Ninh Bình () is a province of Vietnam in the Red River Delta region of the northern part of the country. The province is famous for a high density of natural and cultural attractions, including reserved parks in Cúc Phương National Park and Vân Long, grotto caves and rivers in Tràng An, Tam Cốc-Bích Động and Múa Caves, historic monuments in the Hoa Lư ancient capital, Vietnam's largest buddhist worshiping complex (Bái Đính Temple), and the Phát Diệm Cathedral with "eclectic architectural style". Thanks to its adjacency to Hanoi, day trips from the capital are easily manageable.

Administrative divisions
Ninh Bình is subdivided into eight district-level sub-divisions:

 6 districts:

 Gia Viễn
 Hoa Lư
 Kim Sơn
 Nho Quan
 Yên Khánh
 Yên Mô

 2 provincial cities:
 Ninh Bình (capital)
 Tam Điệp
They are further subdivided into seven commune-level towns (or townlets), 122 communes, and 16 wards.

Geography
Ninh Bình is located to the south of the Northern Delta, between the Red and Ma rivers.

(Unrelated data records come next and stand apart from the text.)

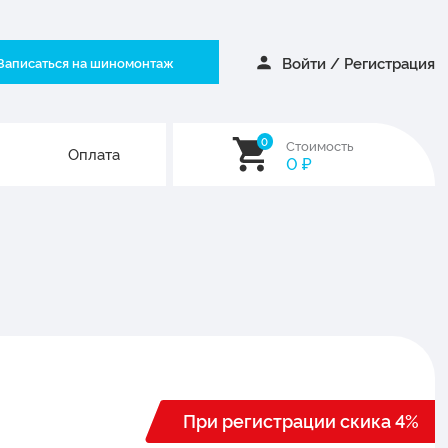
Войти
/
Регистрация
Записаться на шиномонтаж
0
Стоимость
Оплата
0
₽
При регистрации скика 4%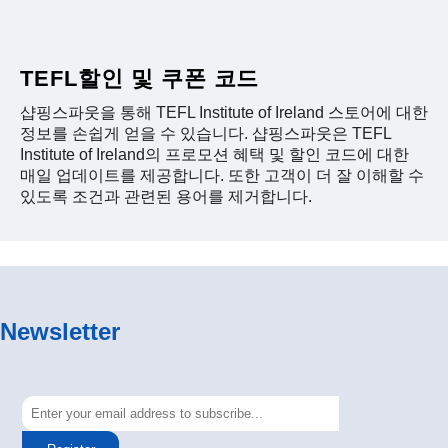
TEFL할인 및 쿠폰 코드
샵핑스파웃을 통해 TEFL Institute of Ireland 스토어에 대한
정보를 손쉽게 얻을 수 있습니다. 샵핑스파웃은 TEFL
Institute of Ireland의 프로모션 혜택 및 할인 코드에 대한
매일 업데이트를 제공합니다. 또한 고객이 더 잘 이해할 수
있도록 조건과 관련된 용어를 제거합니다.
Newsletter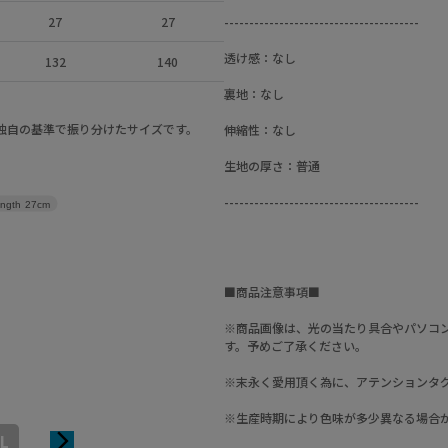
27
27
---------------------------------------
透け感：なし
132
140
裏地：なし
a独自の基準で振り分けたサイズです。
伸縮性：なし
生地の厚さ：普通
---------------------------------------
ength
27cm
■商品注意事項■
※商品画像は、光の当たり具合やパソコ
す。予めご了承ください。
※末永く愛用頂く為に、アテンションタ
※生産時期により色味が多少異なる場合
L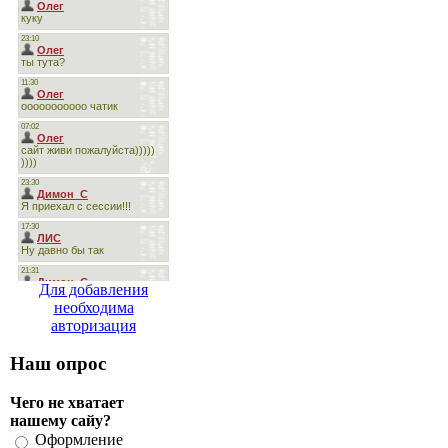
Для добавления
необходима
авторизация
Наш опрос
Чего не хватает
нашему сайу?
Оформление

It is bordered by Hòa Bình and Hà Nam to the north, Nam Định to the northeast, and Thanh Hóa to the south and west. Ninh Bình also has a very short coastline abutting the Gulf of Tonkin.

The population is 898,500 people, with a total area of 1,329.4 km2.

Demographics
The ethnic groups include the Viet (also called the Kinh, the Vietnamese ethnic majority), as well as other groups such as the Dao, Hoa, Hmong, Mường, Nùng, Tày and Thai. There are 23 ethnic groups, of which the Kinh account for more than 98%.

Sights

Natural sights
 Tam Cốc-Bích Động
 Thung Nham Ecotourism Zone (Khu du lịch sinh thái Thung Nham)
 Múa Caves (Hang Múa)
 Tràng An
 Cúc Phương: primitive forest and ancient inhabited cave (Nho Quan)
 Địch Lộng cave and pagoda (Gia Thành - Gia Viễn)

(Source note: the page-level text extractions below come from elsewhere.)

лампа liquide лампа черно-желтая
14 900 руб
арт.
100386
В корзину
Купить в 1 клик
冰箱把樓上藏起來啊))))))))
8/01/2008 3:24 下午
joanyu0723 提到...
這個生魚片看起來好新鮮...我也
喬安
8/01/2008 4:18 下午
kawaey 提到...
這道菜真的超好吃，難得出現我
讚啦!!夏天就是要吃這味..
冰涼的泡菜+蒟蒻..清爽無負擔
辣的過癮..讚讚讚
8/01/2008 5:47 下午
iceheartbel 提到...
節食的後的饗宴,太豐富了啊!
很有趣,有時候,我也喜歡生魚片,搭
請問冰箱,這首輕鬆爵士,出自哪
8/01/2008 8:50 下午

Ninh Bình was selected as among the main locations for the movie Kong: Skull Island.

Conservation centers 

Bear Sanctuary Ninh Bình
Endangered Primate Rescue Center
 Carnivore and Pangolin Conservation Program
 Turtle Conservation Center

Ecological sights 

 Cúc Phương National Park
 Van Long Wetland Nature Reserve

Historic sights
Bích Động pagoda and cave
 Bái Đính Temple
 Ban Long Pagoda
 Dinh and Le Temples
 Hoa Lư ancient capital
 Hoa Lư Citadel; Nhat Tu Pagoda
 Phát Diệm Cathedral (Phát Diệm - Kim Sơn)

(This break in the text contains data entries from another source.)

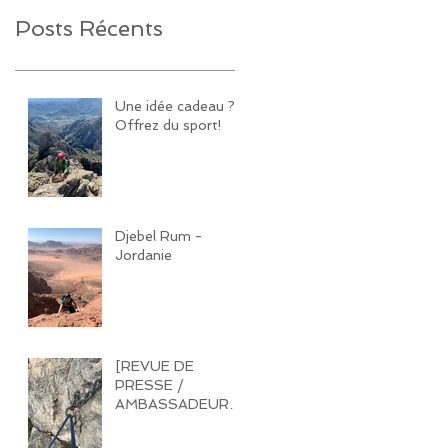
Posts Récents
Une idée cadeau ?
Offrez du sport!
Djebel Rum -
Jordanie
[REVUE DE
PRESSE /
AMBASSADEUR]
Le travail d'équipeur
de voie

The old city of Ninh Bình is a well-known historical site in Vietnam.

Gallery

Festivals
 Thái Vi festival (Ninh Hải - Hoa Lư) (third moon of the lunar calendar)
 Trường Yên Festival
 Yên Cư Festival
 Nộn Khê Festival

Handicrafts
Embroidered handicrafts in Hoa Lư District
Sea reed handicrafts in Kim Sơn District

Transportation
Ninh Bình is located 91 km from Hanoi and has both rail and road transport links. It has express rail connections with Hanoi in the north and Thanh Hóa and Vinh in the south. Buses from Hanoi's South Bus Station stop by Ninh Bình; the bus routes parallel and complement the rail route.

Etymology 
The province's name derives from Sino-Vietnamese 寧平.